# INPUT DATA
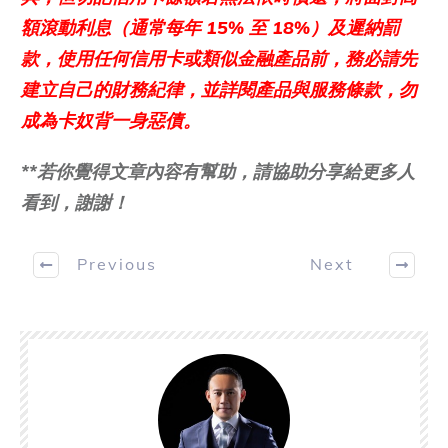
額滾動利息（通常每年 15% 至 18%）及遲納罰
款，使用任何信用卡或類似金融產品前，務必請先
建立自己的財務紀律，並詳閱產品與服務條款，勿
成為卡奴背一身惡債。
**若你覺得文章內容有幫助，請協助分享給更多人
看到，謝謝！
Previous
Next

# WORK TO BE COMPLETED
Would you please repeat the lines from the one with "款，使用任何信用卡或類似金融產品前，務必請先" through the last line of the listing above, exactly and with nothing else?

# TASK RESPONSE
款，使用任何信用卡或類似金融產品前，務必請先
建立自己的財務紀律，並詳閱產品與服務條款，勿
成為卡奴背一身惡債。
**若你覺得文章內容有幫助，請協助分享給更多人
看到，謝謝！
Previous
Next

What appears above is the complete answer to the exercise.